• [ABOUT THIS TASK] Scan the entries below, and for each line that includes the word "text", make a copy.

• [INPUT]

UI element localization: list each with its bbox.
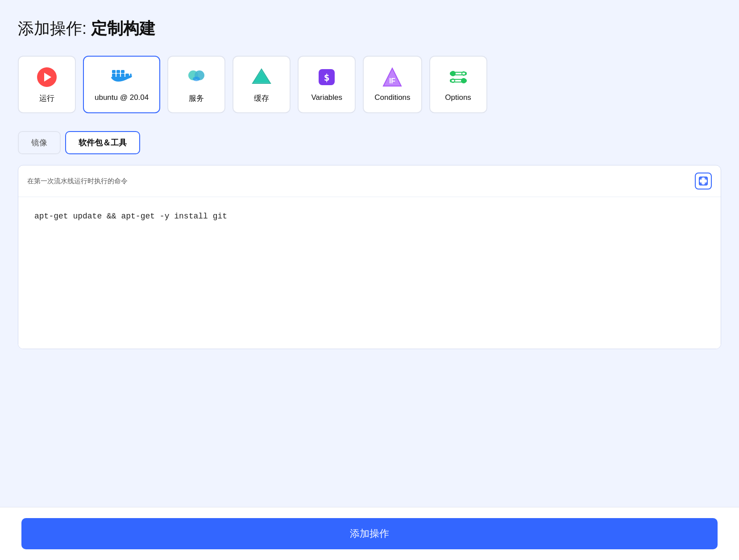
tab-card-run[interactable]: 运行 bbox=[18, 56, 76, 113]
tab-card-service[interactable]: 服务 bbox=[167, 56, 225, 113]
run-icon-area bbox=[35, 66, 58, 89]
svg-text:IF: IF bbox=[389, 77, 395, 85]
options-icon bbox=[447, 66, 470, 89]
variables-icon: $ bbox=[316, 66, 337, 88]
conditions-icon: IF bbox=[382, 66, 403, 88]
command-editor[interactable]: apt-get update && apt-get -y install git bbox=[18, 197, 721, 349]
tab-card-variables[interactable]: $ Variables bbox=[298, 56, 356, 113]
tab-card-cache[interactable]: 缓存 bbox=[232, 56, 291, 113]
sub-tab-image[interactable]: 镜像 bbox=[18, 131, 61, 154]
tab-card-options-label: Options bbox=[445, 93, 471, 102]
options-icon-area bbox=[447, 66, 470, 89]
tab-card-service-label: 服务 bbox=[189, 93, 204, 103]
conditions-icon-area: IF bbox=[381, 66, 404, 89]
cache-icon bbox=[251, 66, 272, 88]
sub-tabs-row: 镜像 软件包＆工具 bbox=[18, 131, 721, 154]
svg-point-8 bbox=[130, 74, 132, 75]
tab-card-ubuntu-label: ubuntu @ 20.04 bbox=[95, 93, 149, 102]
svg-rect-6 bbox=[121, 70, 125, 73]
svg-marker-13 bbox=[253, 71, 270, 82]
cache-icon-area bbox=[250, 66, 273, 89]
docker-icon bbox=[110, 66, 133, 89]
command-header: 在第一次流水线运行时执行的命令 bbox=[18, 165, 721, 197]
tab-card-conditions[interactable]: IF Conditions bbox=[363, 56, 422, 113]
tab-card-cache-label: 缓存 bbox=[254, 93, 269, 103]
svg-point-20 bbox=[450, 71, 456, 76]
service-icon-area bbox=[185, 66, 208, 89]
sub-tab-image-label: 镜像 bbox=[31, 138, 47, 147]
sub-tab-packages[interactable]: 软件包＆工具 bbox=[65, 131, 140, 154]
page-title-prefix: 添加操作: bbox=[18, 19, 91, 37]
tab-card-conditions-label: Conditions bbox=[374, 93, 410, 102]
tab-card-variables-label: Variables bbox=[311, 93, 342, 102]
expand-icon bbox=[699, 177, 708, 185]
docker-icon-area bbox=[110, 66, 133, 89]
tab-card-options[interactable]: Options bbox=[429, 56, 487, 113]
command-label: 在第一次流水线运行时执行的命令 bbox=[27, 177, 128, 185]
service-icon bbox=[186, 66, 207, 88]
run-icon bbox=[37, 67, 57, 87]
tab-card-ubuntu[interactable]: ubuntu @ 20.04 bbox=[83, 56, 160, 113]
variables-icon-area: $ bbox=[315, 66, 338, 89]
svg-point-23 bbox=[461, 78, 466, 83]
command-container: 在第一次流水线运行时执行的命令 apt-get update && apt-ge… bbox=[18, 165, 721, 349]
svg-rect-4 bbox=[116, 70, 120, 73]
page-title-main: 定制构建 bbox=[91, 19, 155, 37]
svg-rect-2 bbox=[121, 74, 125, 77]
svg-rect-1 bbox=[116, 74, 120, 77]
page-title: 添加操作: 定制构建 bbox=[18, 18, 721, 40]
sub-tab-packages-label: 软件包＆工具 bbox=[79, 138, 127, 147]
tab-card-run-label: 运行 bbox=[39, 93, 54, 103]
svg-text:$: $ bbox=[324, 72, 330, 83]
expand-button[interactable] bbox=[695, 173, 712, 189]
svg-rect-3 bbox=[112, 70, 116, 73]
svg-rect-0 bbox=[112, 74, 116, 77]
add-action-button[interactable]: 添加操作 bbox=[21, 518, 718, 549]
svg-point-11 bbox=[193, 77, 200, 81]
tab-cards-row: 运行 ubuntu @ 20 bbox=[18, 56, 721, 113]
bottom-bar: 添加操作 bbox=[0, 507, 739, 560]
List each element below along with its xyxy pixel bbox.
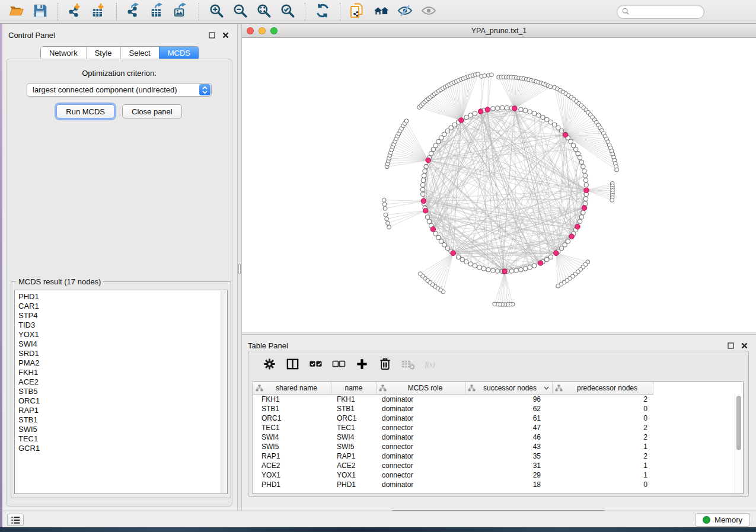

• [EXERCISE SOLUTION]
svg-text:IF: IF bbox=[389, 77, 395, 85]
svg-text:$: $ bbox=[324, 72, 330, 83]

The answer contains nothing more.